Conversely, suppose the second person is a citizen of country A
working in country B?   Are they eligible?  Or suppose they
normally work in country A but transfer to country B.   How long
before or after the first Nomcom list is drawn from the pool is
it ok for them make that move and be eligible because there is
already someone on the Nomcom list from that company and country
A?

I don't know the answer to any of those questions, but I'm
fairly sure that trying to lay out all of the cases (the above
is certainly not a complete list) and make rules for each would
be crazy-making and that we would still encounter an edge case.


So I don't think we should go there regardless of the advantages
of perceived demographic diversity unless we are really, really
sure that those advantages would be worth the pain.

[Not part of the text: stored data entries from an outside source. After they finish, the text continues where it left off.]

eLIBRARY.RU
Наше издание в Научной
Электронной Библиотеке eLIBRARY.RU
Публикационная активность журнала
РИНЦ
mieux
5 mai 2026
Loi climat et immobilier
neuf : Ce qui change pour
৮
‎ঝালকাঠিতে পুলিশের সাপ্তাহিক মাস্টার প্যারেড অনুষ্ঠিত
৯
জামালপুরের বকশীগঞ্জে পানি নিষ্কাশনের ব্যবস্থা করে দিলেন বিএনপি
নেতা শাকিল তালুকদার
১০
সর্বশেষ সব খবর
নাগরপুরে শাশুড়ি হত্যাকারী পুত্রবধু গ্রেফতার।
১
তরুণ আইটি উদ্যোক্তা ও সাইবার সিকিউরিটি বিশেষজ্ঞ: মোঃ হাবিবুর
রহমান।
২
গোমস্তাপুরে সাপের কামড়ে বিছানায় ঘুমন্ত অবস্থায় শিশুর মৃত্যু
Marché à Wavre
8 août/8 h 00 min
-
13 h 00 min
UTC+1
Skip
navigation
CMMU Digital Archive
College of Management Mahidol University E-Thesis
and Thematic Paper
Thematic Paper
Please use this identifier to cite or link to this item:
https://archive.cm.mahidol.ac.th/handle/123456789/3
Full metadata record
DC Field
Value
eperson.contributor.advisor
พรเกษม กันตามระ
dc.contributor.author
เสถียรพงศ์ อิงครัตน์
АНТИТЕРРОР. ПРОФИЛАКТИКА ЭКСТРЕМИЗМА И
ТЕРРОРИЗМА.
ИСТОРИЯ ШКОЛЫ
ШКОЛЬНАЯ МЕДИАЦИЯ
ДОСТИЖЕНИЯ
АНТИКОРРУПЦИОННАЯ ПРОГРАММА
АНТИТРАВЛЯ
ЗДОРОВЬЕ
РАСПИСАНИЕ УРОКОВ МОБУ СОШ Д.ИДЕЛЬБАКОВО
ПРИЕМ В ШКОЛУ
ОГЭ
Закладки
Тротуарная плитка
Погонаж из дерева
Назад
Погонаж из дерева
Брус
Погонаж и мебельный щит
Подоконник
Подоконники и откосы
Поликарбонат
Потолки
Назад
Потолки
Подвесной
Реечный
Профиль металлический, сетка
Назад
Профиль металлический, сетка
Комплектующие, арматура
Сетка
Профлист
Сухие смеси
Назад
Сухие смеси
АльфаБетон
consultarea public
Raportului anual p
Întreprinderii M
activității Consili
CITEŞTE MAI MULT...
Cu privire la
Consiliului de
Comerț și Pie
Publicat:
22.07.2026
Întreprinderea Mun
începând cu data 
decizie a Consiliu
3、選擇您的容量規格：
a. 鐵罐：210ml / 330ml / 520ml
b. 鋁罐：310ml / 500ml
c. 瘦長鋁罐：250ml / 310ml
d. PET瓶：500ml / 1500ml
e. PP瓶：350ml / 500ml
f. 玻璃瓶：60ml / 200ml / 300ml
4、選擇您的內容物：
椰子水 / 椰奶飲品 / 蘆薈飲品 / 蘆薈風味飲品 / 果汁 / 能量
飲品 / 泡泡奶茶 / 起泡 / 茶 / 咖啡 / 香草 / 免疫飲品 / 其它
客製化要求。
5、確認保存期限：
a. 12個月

Let me suggest something different, and a different kind of
diversity, that has come up before in other forms.  Assume that
we can agree that the current 6 of 10 situation is a problem.  I
think it could then actually be three rather different problems:

(1) Absent the kinds of geographical you suggest, it may reduce
geographical diversity.

(2) I recognize what Brian is saying and may have more to say
about it when I get my thoughts together, but the very fact that
a disproportionate fraction of the Nomcom puts us at risk of a
Nomcom with certain types of biases that typically go with such
companies.  For example, suppose there are two candidates for a
given slot on the IESG.  Both are qualified from the standpoint
of prior IETF participation and leadership at the WG level and
both are technical leaders in the relevant area.   One of them
believes quite passionately that the IETF has gotten too complex
and too expensive in which to participate and that it should be
an objective to reduce complexity, costs, time commitments
needed to participate in the leadership, and so on.   The other
has spent most of her or his career in large companies with
generous travel support and generous support for the IETF and
similar bodies.  All thing being equal, one would expect a
Nomcom most of whose members come out of those large (and
generous) company environments to be less sympathetic to the
problems the first person identifies with and hence less
sympathetic to that person than would be the case for a Nomcom
with more diversity of organization types, occupational
categories, etc.

(3) Typically, these bigger companies tend to have much of their
technical interests --at least as represented by the people they
support to participate in  the IETF-- in a relatively small
number of IETF areas.  To the extent that is true and their two
Nomcom members (or five or six of the group from that collection
of companies), that face may reduce the diversity of the Nomcom
with regard to Areas (both in the IETF sense and areas of work
more generally), reducing the range of perspectives about what
is important, where the Nomcom should spend its time getting
things just right, and what expertise is available in the Nomcom
for candidate evaluation.

It is not impossible to address the third and still stick to
objective criteria.  One could ask volunteers for the Nomcom to
identify, not just an employer but the not more than two IETF
Areas in which they most strongly identify and/or have done most
of their work.  One could then think about a rule much like the
one you suggested about geography: if a given company already
had one volunteer seated who was associated with a given Area,
any other candidates from that company who came to the top of
the queue would be disqualified unless they identified with a
different area.     If that information were made public --it
certainly should not be a secret -- it would be hard to game
(and much less complex than sorting out geography) because its
not passing a laugh test would be grounds for a challenge.  

I don't know whether having that sort of criterion would be a
good idea, but I believe that examining it would be, at least, a
useful thought experiment and that more diversity in the Nomcom
along those lines would be useful in practice.